Demand is the relationship between various prices of a product and the corresponding quantity that consumers are willing and able to buy at each of those prices.

The quantity demanded is the amount that consumers are willing and able to buy at a particular price.

The law of demand states that, other things equal, the quantity demanded of a product decreases when the price of the product increases.

A demand schedule is a tabular representation of demand.

Price of a Hamburger Quantity of Hamburgers Demanded
\$5 1
\$4 2
\$3 3
\$2 4
\$1 5
Table 1. An Example of a Demand Schedule

A demand curve is a graphical representation of demand. A demand curve can be a straight or curved line. It is traditional in economics to place price on the vertical axis and quantity on the horizontal axis. On the graph of a demand curve, the quantity demanded at a particular price is the horizontal distance between the vertical axis and the demand curve.

Figure 1. An illustration of a downward sloping demand curve. Demand curves slope downward because there is an inverse relationship between price and quantity demanded due to income and substitution effects.

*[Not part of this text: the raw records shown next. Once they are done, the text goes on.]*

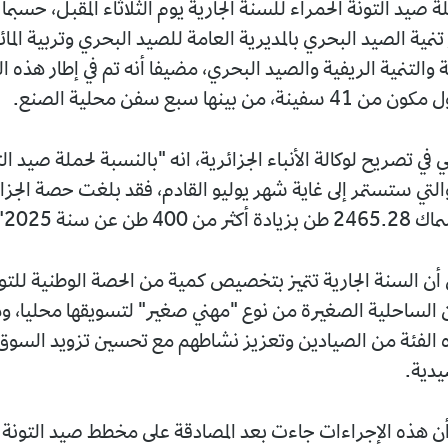
يد التونة الحمراء للسنة الجارية يوم الثلاثاء المقبل، حسبما 
نمية الصيد البحري بالمديرية العامة للصيد البحري وتربية المائي
ة والتنمية الريفية والصيد البحري، مضيفا أنه تم في إطار هذه ا
من بينها سبع سفن محلية الصنع.
ي تصريح لوكالة الأنباء الجزائرية، انه "بالنسبة لحملة صيد الت
التي ستستمر إلى غاية شهر يوليو القادم، فقد بلغت حصة الجزا
4 طن عن سنة 2025".
 أن السنة الجارية تتميز بتخصيص كمية من الحصة الوطنية للتون
 الساحلية الصغيرة من نوع "مهني صغير" لتسويقها محليا، و
 الفئة من الصيادين وتعزيز نشاطهم مع تحسين تزويد السوق 
يدية.
أن هذه الإجراءات جاءت بعد المصادقة على مخطط صيد التونة 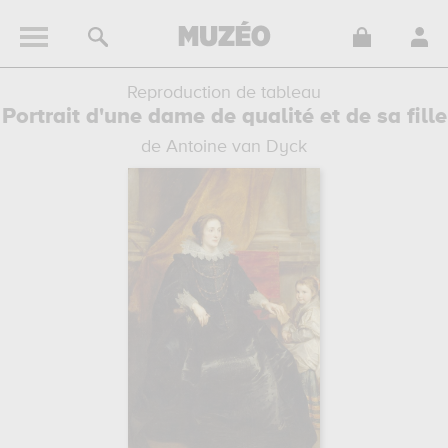
Reproduction de tableau
Portrait d'une dame de qualité et de sa fille
de Antoine van Dyck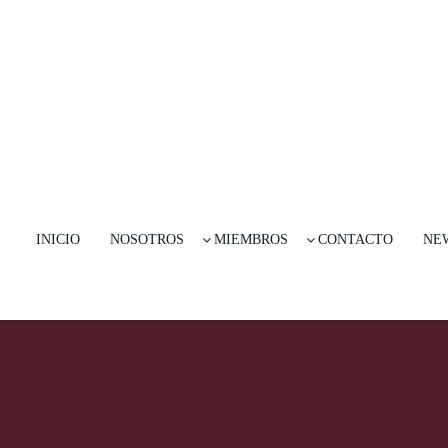
INICIO
NOSOTROS
MIEMBROS
CONTACTO
NE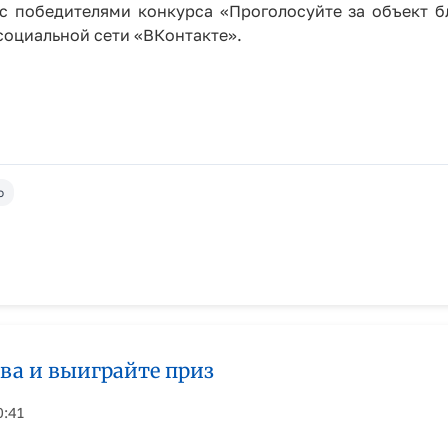
с победителями конкурса «Проголосуйте за объект б
социальной сети «ВКонтакте».
о
тва и выиграйте приз
0:41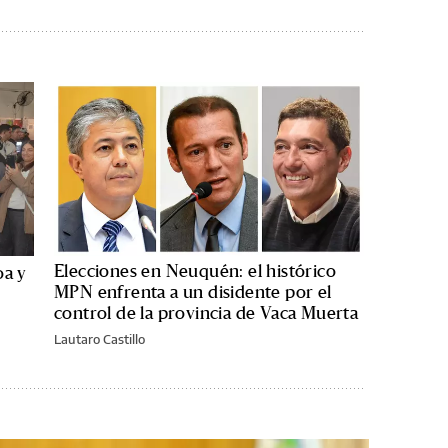
Elecciones en Neuquén: el histórico
oa y
MPN enfrenta a un disidente por el
control de la provincia de Vaca Muerta
Lautaro Castillo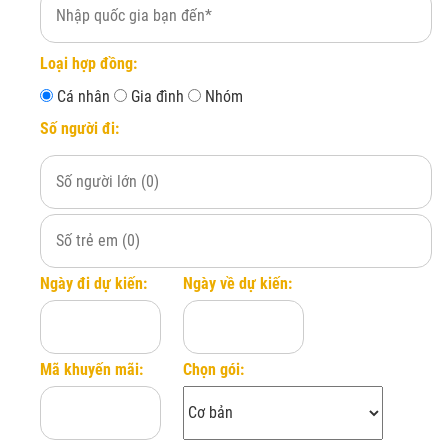
Chưa bao gồm bảo
Đăng ký ngay
phí lãnh sự, phí 
Loại hợp đồng:
Cá nhân
Gia đình
Nhóm
Số người đi:
Ngày đi dự kiến:
Ngày về dự kiến:
Mã khuyến mãi:
Chọn gói: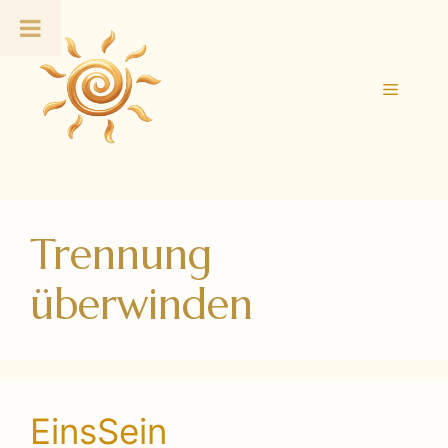
Zum
Inhalt
springen
Menü
Trennung
überwinden
EinsSein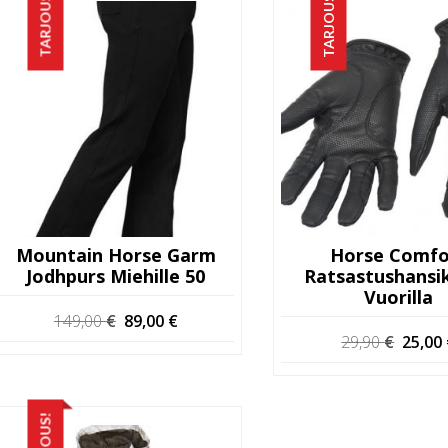
TARJOUS!
TARJOUS!
Mountain Horse Garm
Horse Comfo
Jodhpurs Miehille 50
Ratsastushansi
Vuorilla
Alkuperäinen
Nykyinen
149,00
€
89,00
€
hinta
hinta
Alkup
29,90
€
25,00
oli:
on:
hinta
149,00 €.
89,00 €.
oli:
29,90 
TARJOUS!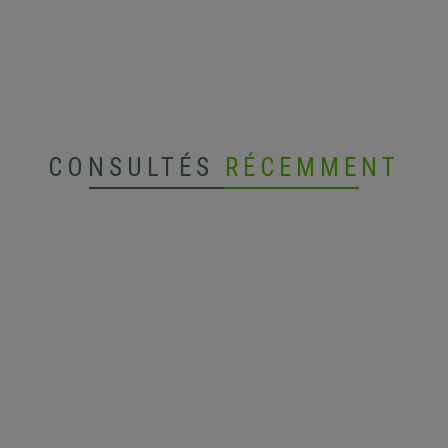
CONSULTÉS
RÉCEMMENT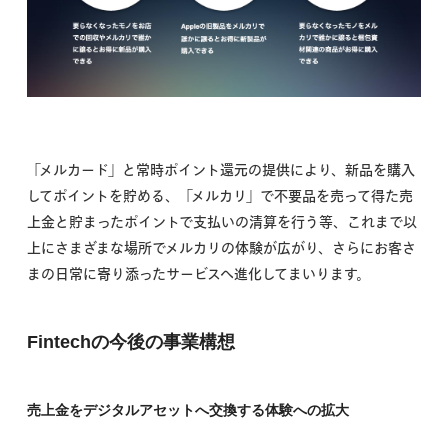
「メルカード」と常時ポイント還元の提供により、新品を購入
してポイントを貯める、「メルカリ」で不要品を売って得た売
上金と貯まったポイントで支払いの清算を行う等、これまで以
上にさまざまな場所でメルカリの体験が広がり、さらにお客さ
まの日常に寄り添ったサービスへ進化してまいります。
Fintechの今後の事業構想
売上金をデジタルアセットへ交換する体験への拡大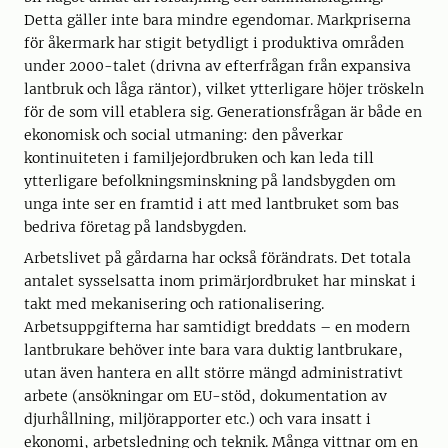
Detta gäller inte bara mindre egendomar. Markpriserna
för åkermark har stigit betydligt i produktiva områden
under 2000-talet (drivna av efterfrågan från expansiva
lantbruk och låga räntor), vilket ytterligare höjer tröskeln
för de som vill etablera sig. Generationsfrågan är både en
ekonomisk och social utmaning: den påverkar
kontinuiteten i familjejordbruken och kan leda till
ytterligare befolkningsminskning på landsbygden om
unga inte ser en framtid i att med lantbruket som bas
bedriva företag på landsbygden.
Arbetslivet på gårdarna har också förändrats. Det totala
antalet sysselsatta inom primärjordbruket har minskat i
takt med mekanisering och rationalisering.
Arbetsuppgifterna har samtidigt breddats – en modern
lantbrukare behöver inte bara vara duktig lantbrukare,
utan även hantera en allt större mängd administrativt
arbete (ansökningar om EU-stöd, dokumentation av
djurhållning, miljörapporter etc.) och vara insatt i
ekonomi, arbetsledning och teknik. Många vittnar om en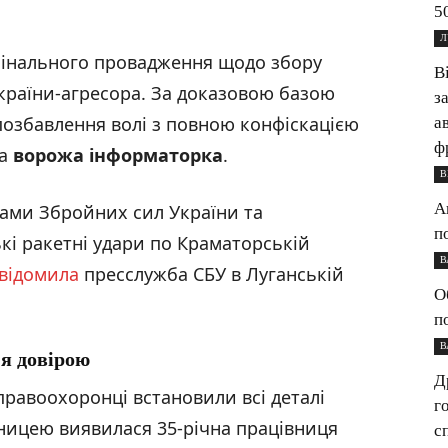
5
Л
мінального провадження щодо збору
В
країни-агресора. За доказовою базою
з
позбавлення волі з повною конфіскацією
а
ф
ла
ворожа інформаторка
.
В
А
лами Збройних сил України та
п
кі ракетні удари по Краматорській
В
відомила
пресслужба СБУ в Луганській
О
п
В
я довірою
Д
правоохоронці встановили всі деталі
г
ницею виявилася 35-річна працівниця
с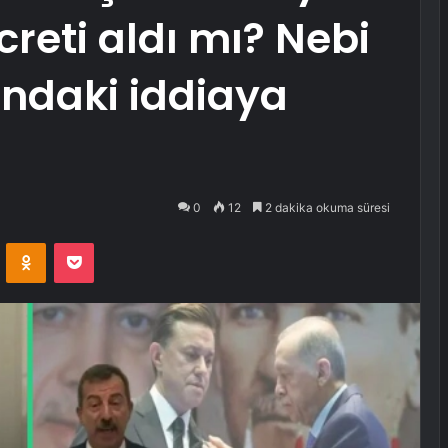
creti aldı mı? Nebi
ındaki iddiaya
0
12
2 dakika okuma süresi
VKontakte
Odnoklassniki
Pocket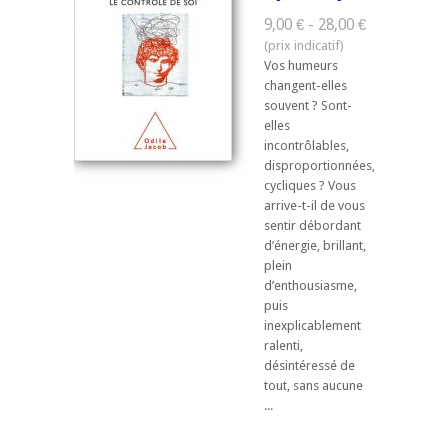
9,00 € - 28,00 €
Vos humeurs
changent-elles
souvent ? Sont-
elles
incontrôlables,
disproportionnées,
cycliques ? Vous
arrive-t-il de vous
sentir débordant
d’énergie, brillant,
plein
d’enthousiasme,
puis
inexplicablement
ralenti,
désintéressé de
tout, sans aucune
...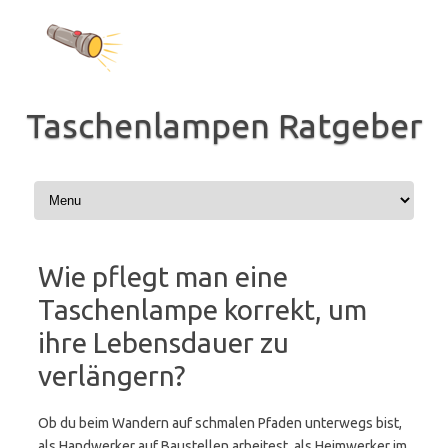
Zum
Inhalt
springen
Taschenlampen Ratgeber
Wie pflegt man eine
Taschenlampe korrekt, um
ihre Lebensdauer zu
verlängern?
Ob du beim Wandern auf schmalen Pfaden unterwegs bist,
als Handwerker auf Baustellen arbeitest, als Heimwerker im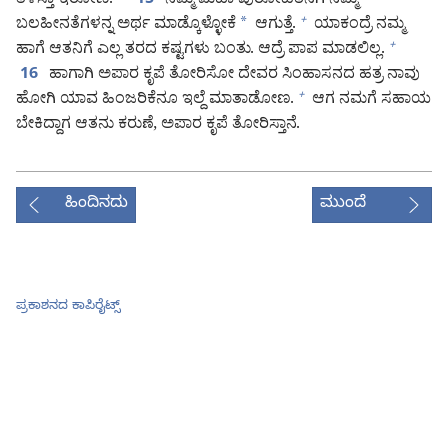
ತಿಳಿಸ್ತಾ ಇರೋಣ.
ನಮ್ಮ ಮಹಾ ಪುರೋಹಿತನಿಗೆ ನಮ್ಮ
15
ಬಲಹೀನತೆಗಳನ್ನ ಅರ್ಥ ಮಾಡ್ಕೊಳ್ಳೋಕೆ
*
ಆಗುತ್ತೆ.
ಯಾಕಂದ್ರೆ ನಮ್ಮ
+
ಹಾಗೆ ಆತನಿಗೆ ಎಲ್ಲ ತರದ ಕಷ್ಟಗಳು ಬಂತು. ಆದ್ರೆ ಪಾಪ ಮಾಡಲಿಲ್ಲ.
+
ಹಾಗಾಗಿ ಅಪಾರ ಕೃಪೆ ತೋರಿಸೋ ದೇವರ ಸಿಂಹಾಸನದ ಹತ್ರ ನಾವು
16
ಹೋಗಿ ಯಾವ ಹಿಂಜರಿಕೆನೂ ಇಲ್ದೆ ಮಾತಾಡೋಣ.
ಆಗ ನಮಗೆ ಸಹಾಯ
+
ಬೇಕಿದ್ದಾಗ ಆತನು ಕರುಣೆ, ಅಪಾರ ಕೃಪೆ ತೋರಿಸ್ತಾನೆ.
ಹಿಂದಿನದು
ಮುಂದೆ
ಪ್ರಕಾಶನದ ಕಾಪಿರೈಟ್ಸ್‌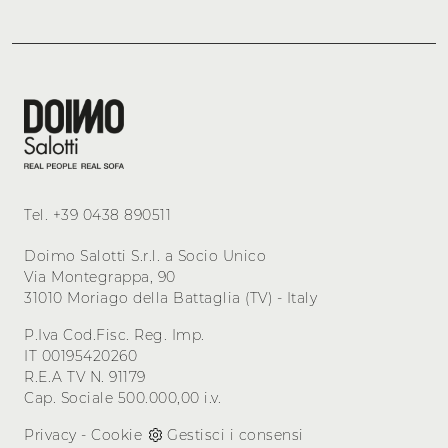
Tel.
+39 0438 890511
Doimo Salotti S.r.l. a Socio Unico
Via Montegrappa, 90
31010 Moriago della Battaglia (TV) - Italy
P.Iva Cod.Fisc. Reg. Imp.
IT 00195420260
R.E.A TV N. 91179
Cap. Sociale 500.000,00 i.v.
Privacy
-
Cookie
Gestisci i consensi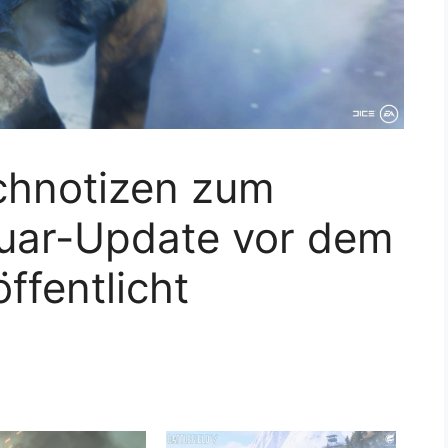
tchnotizen zum
nuar-Update vor dem
ffentlicht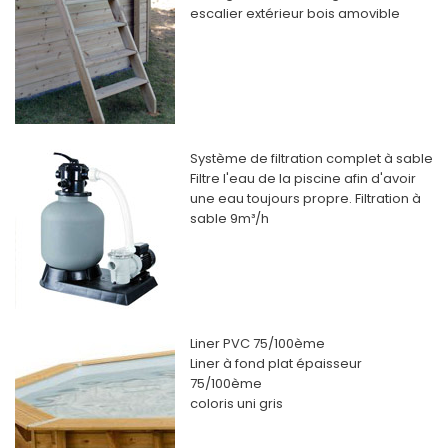
escalier extérieur bois amovible
Système de filtration complet à sable
Filtre l'eau de la piscine afin d'avoir
une eau toujours propre. Filtration à
sable 9m³/h
Liner PVC 75/100ème
Liner à fond plat épaisseur
75/100ème
coloris uni gris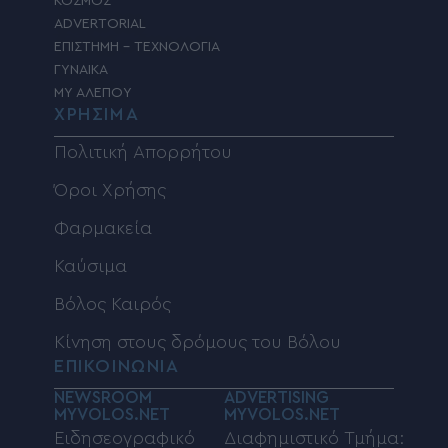
ΚΟΣΜΟΣ
ADVERTORIAL
ΕΠΙΣΤΗΜΗ – ΤΕΧΝΟΛΟΓΙΑ
ΓΥΝΑΙΚΑ
MY ΑΛΕΠΟΥ
ΧΡΗΣΙΜΑ
Πολιτική Απορρήτου
Όροι Χρήσης
Φαρμακεία
Καύσιμα
Βόλος Καιρός
Κίνηση στους δρόμους του Βόλου
ΕΠΙΚΟΙΝΩΝΙΑ
NEWSROOM
ADVERTISING
MYVOLOS.NET
MYVOLOS.NET
Ειδησεογραφικό
Διαφημιστικό Τμήμα: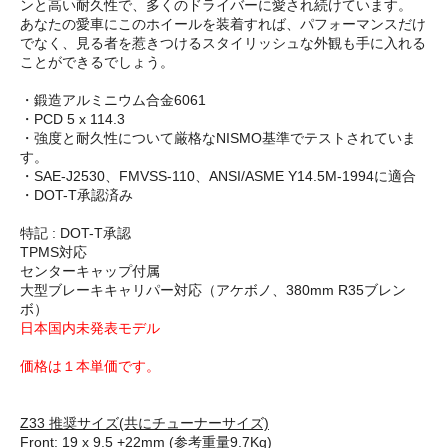
ンと高い耐久性で、多くのドライバーに愛され続けています。
あなたの愛車にこのホイールを装着すれば、パフォーマンスだけ
でなく、見る者を惹きつけるスタイリッシュな外観も手に入れる
ことができるでしょう。
・鍛造アルミニウム合金6061
・PCD 5 x 114.3
・強度と耐久性について厳格なNISMO基準でテストされていま
す。
・SAE-J2530、FMVSS-110、ANSI/ASME Y14.5M-1994に適合
・DOT-T承認済み
特記 : DOT-T承認
TPMS対応
センターキャップ付属
大型ブレーキキャリパー対応（アケボノ、380mm R35ブレン
ボ）
日本国内未発表モデル
価格は１本単価です。
Z33 推奨サイズ(共にチューナーサイズ)
Front: 19 x 9.5 +22mm (参考重量9.7Kg)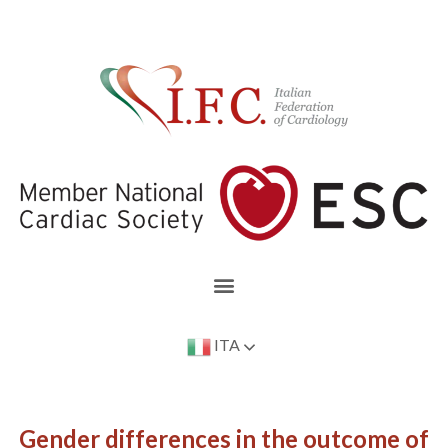
ITA
Gender differences in the outcome of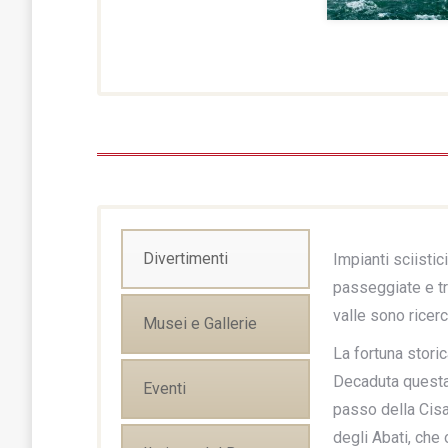
Divertimenti
Impianti sciisti
passeggiate e tr
valle sono ricerc
Musei e Gallerie
La fortuna stori
Decaduta questa 
Eventi
passo della Cisa
degli Abati, che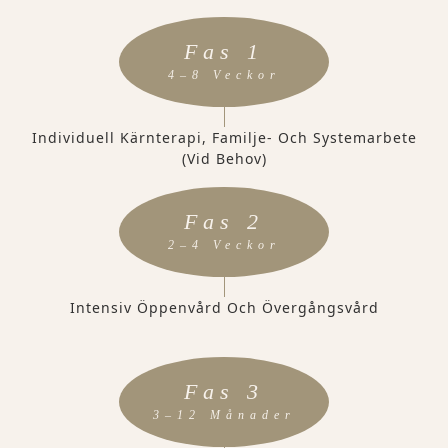
Fas 1
4–8 Veckor
Individuell Kärnterapi, Familje- Och Systemarbete
(vid Behov)
Fas 2
2–4 Veckor
Intensiv Öppenvård Och Övergångsvård
Fas 3
3–12 Månader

There is usually an inverse relationship between the price of a product and the quantity demanded of it.
• When a product becomes more expensive, consumers tend to buy less of it. Price increases are typically associated with a decrease in the quantity demanded.
• When a product becomes cheaper, consumers tend to buy more of it. Price decreases are typically associated with an increase in the quantity demanded.